EXERCISE -
For each line of the data below, test for "label". Report only the number of lines that pass.

SUPPLIED INFORMATION -
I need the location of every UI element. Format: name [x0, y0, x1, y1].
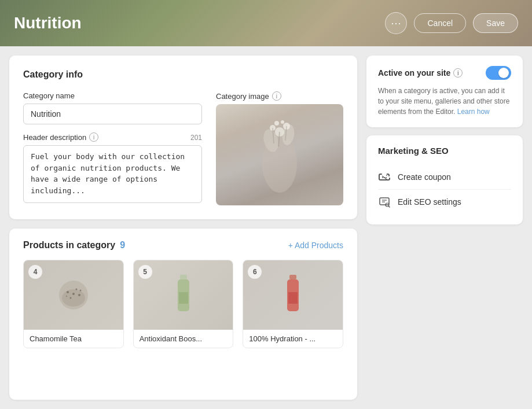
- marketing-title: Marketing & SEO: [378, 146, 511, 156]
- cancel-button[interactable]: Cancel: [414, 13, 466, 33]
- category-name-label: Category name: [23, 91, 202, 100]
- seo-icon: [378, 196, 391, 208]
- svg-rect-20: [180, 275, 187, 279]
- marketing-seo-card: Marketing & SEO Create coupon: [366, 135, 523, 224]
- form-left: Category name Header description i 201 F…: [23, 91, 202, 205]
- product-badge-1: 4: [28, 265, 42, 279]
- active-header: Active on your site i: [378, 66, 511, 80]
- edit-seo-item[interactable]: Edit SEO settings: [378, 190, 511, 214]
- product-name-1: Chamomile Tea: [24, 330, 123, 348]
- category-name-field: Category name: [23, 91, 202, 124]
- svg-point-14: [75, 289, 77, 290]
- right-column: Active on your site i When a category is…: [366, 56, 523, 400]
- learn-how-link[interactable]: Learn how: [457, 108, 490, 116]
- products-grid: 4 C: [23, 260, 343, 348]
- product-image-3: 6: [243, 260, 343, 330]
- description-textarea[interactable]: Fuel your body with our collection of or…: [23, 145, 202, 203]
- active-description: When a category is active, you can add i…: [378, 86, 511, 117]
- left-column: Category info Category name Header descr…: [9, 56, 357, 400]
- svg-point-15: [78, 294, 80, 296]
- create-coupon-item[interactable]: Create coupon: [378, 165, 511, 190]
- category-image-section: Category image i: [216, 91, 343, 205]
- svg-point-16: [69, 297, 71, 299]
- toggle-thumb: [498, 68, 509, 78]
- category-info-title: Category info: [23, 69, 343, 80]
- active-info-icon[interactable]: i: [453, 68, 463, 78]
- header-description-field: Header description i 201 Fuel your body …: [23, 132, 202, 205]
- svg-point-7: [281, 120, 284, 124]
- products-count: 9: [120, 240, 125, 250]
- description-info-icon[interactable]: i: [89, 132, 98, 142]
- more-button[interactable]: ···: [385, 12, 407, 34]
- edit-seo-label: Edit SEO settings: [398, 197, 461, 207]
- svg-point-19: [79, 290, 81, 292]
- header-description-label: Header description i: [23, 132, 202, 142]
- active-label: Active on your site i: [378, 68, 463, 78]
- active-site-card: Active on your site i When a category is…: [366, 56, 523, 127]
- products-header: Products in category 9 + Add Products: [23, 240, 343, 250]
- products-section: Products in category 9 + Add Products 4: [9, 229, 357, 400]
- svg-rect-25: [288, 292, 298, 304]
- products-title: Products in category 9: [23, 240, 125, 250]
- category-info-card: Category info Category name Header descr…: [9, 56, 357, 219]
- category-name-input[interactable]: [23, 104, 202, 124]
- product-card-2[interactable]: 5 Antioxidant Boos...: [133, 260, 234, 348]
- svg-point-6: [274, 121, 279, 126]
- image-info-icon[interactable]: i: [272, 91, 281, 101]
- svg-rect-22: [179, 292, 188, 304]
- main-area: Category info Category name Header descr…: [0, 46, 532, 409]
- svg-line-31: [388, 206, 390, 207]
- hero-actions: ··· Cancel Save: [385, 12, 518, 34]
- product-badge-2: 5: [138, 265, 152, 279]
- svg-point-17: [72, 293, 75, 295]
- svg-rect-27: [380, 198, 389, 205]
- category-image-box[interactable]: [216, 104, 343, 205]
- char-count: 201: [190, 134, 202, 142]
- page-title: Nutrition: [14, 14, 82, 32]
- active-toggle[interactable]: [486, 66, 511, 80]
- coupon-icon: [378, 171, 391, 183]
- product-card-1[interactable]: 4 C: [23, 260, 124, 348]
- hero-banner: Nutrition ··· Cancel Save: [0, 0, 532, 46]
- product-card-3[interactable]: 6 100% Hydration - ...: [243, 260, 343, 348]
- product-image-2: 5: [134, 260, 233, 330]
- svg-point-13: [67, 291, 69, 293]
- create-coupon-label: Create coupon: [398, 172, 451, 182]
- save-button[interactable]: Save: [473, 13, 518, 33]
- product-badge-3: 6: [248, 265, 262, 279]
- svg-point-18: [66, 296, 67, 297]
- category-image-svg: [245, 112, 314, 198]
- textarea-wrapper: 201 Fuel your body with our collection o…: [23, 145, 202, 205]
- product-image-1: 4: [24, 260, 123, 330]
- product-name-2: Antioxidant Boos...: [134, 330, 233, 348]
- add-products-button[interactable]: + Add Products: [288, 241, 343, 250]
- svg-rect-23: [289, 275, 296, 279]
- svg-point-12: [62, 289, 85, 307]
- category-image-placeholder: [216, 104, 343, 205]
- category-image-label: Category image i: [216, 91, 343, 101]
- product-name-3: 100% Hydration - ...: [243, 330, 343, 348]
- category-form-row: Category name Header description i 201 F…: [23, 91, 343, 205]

SOLUTION FOR THIS TASK -
6